▶ **Assignment**
Your reply must contain the lines from the one with "effet œil de chat profond et modulable" through the last line of the material, exact and complete, with no pictures and no other text.

▶ **Input data**
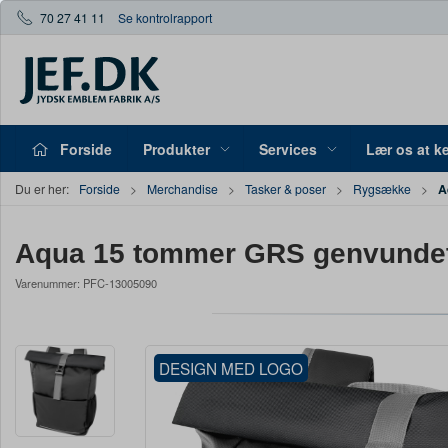
70 27 41 11
Se kontrolrapport
Forside
Produkter
Services
Lær os at k
A
Du er her:
Forside
Merchandise
Tasker & poser
Rygsække
Aqua 15 tommer GRS genvundet 
Varenummer:
PFC-13005090
DESIGN MED LOGO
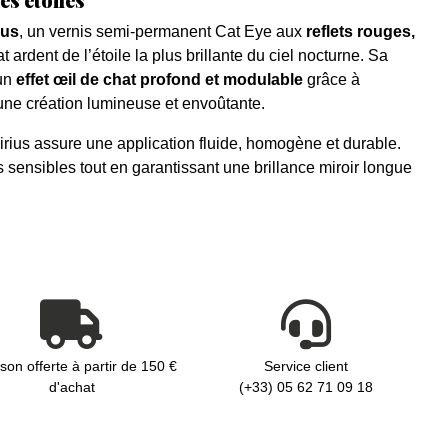
ius
, un vernis semi-permanent Cat Eye aux
reflets rouges,
t ardent de l’étoile la plus brillante du ciel nocturne. Sa
 un
effet œil de chat profond et modulable
grâce à
une création lumineuse et envoûtante.
Sirius assure une application fluide, homogène et durable.
es sensibles tout en garantissant une brillance miroir longue
ison offerte à partir de 150 €
Service client
d'achat
(+33) 05 62 71 09 18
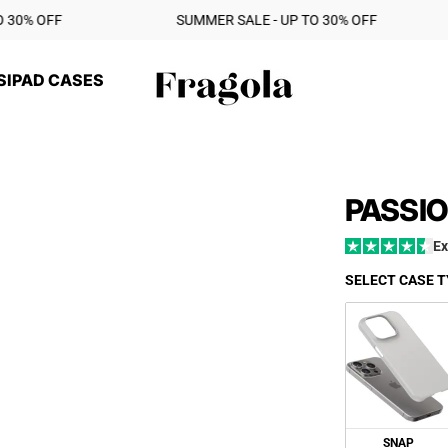
‎ ‎ ‎ ‎ ‎ ‎ ‎ ‎ ‎ ‎ ‎ ‎ ‎ ‎ ‎ ‎ ‎ ‎ ‎ ‎ ‎ SUMMER SALE - UP TO 30% OFF ‎ ‎ ‎ ‎ ‎ ‎ ‎ ‎ ‎ ‎ ‎ ‎ ‎ ‎ ‎ ‎ ‎ ‎ ‎ ‎ ‎ ‎ ‎ ‎ ‎ ‎ ‎ ‎ ‎ ‎ ‎ ‎ ‎ ‎ ‎ ‎ ‎ 
S
IPAD CASES
Fragola
PASSIO
Ex
SELECT CASE T
SNAP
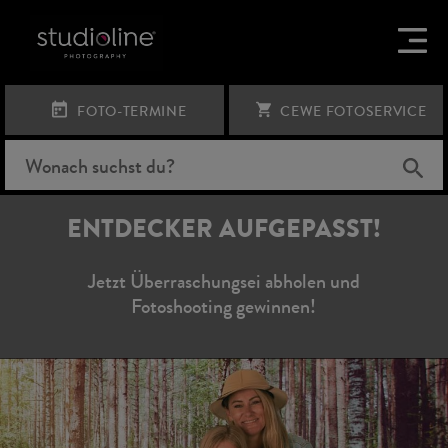
FOTO-TERMINE
CEWE FOTOSERVICE
ENTDECKER AUFGEPASST!
Jetzt Überraschungsei abholen und
Fotoshooting gewinnen!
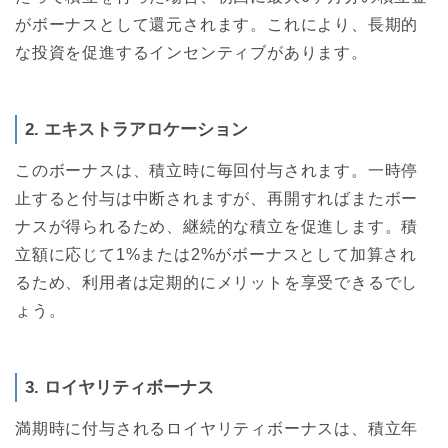
がボーナスとして還元されます。これにより、長期的
な投資を促進するインセンティブがあります。
2. エキストラアロケーション
このボーナスは、積立時に毎回付与されます。一時停
止すると付与は中断されますが、再開すればまたボー
ナスが得られるため、継続的な積立を促進します。積
立額に応じて1%または2%がボーナスとして加算され
るため、利用者は定期的にメリットを享受できるでし
ょう。
3. ロイヤリティボーナス
満期時に付与されるロイヤリティボーナスは、積立年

▶ **Answer below**
effet œil de chat profond et modulable
grâce à
une création lumineuse et envoûtante.
Sirius assure une application fluide, homogène et durable.
es sensibles tout en garantissant une brillance miroir longue
ison offerte à partir de 150 €
Service client
d'achat
(+33) 05 62 71 09 18
‎ ‎ ‎ ‎ ‎ ‎ ‎ ‎ ‎ ‎ ‎ ‎ ‎ ‎ ‎ ‎ ‎ ‎ ‎ ‎ ‎ SUMMER SALE - UP TO 30% OFF ‎ ‎ ‎ ‎ ‎ ‎ ‎ ‎ ‎ ‎ ‎ ‎ ‎ ‎ ‎ ‎ ‎ ‎ ‎ ‎ ‎ ‎ ‎ ‎ ‎ ‎ ‎ ‎ ‎ ‎ ‎ ‎ ‎ ‎ ‎ ‎ ‎ 
S
IPAD CASES
Fragola
PASSIO
Ex
SELECT CASE T
SNAP
FOTO-TERMINE
CEWE FOTOSERVICE
ENTDECKER AUFGEPASST!
Jetzt Überraschungsei abholen und
Fotoshooting gewinnen!
がボーナスとして還元されます。これにより、長期的
な投資を促進するインセンティブがあります。
2. エキストラアロケーション
このボーナスは、積立時に毎回付与されます。一時停
止すると付与は中断されますが、再開すればまたボー
ナスが得られるため、継続的な積立を促進します。積
立額に応じて1%または2%がボーナスとして加算され
るため、利用者は定期的にメリットを享受できるでし
ょう。
3. ロイヤリティボーナス
満期時に付与されるロイヤリティボーナスは、積立年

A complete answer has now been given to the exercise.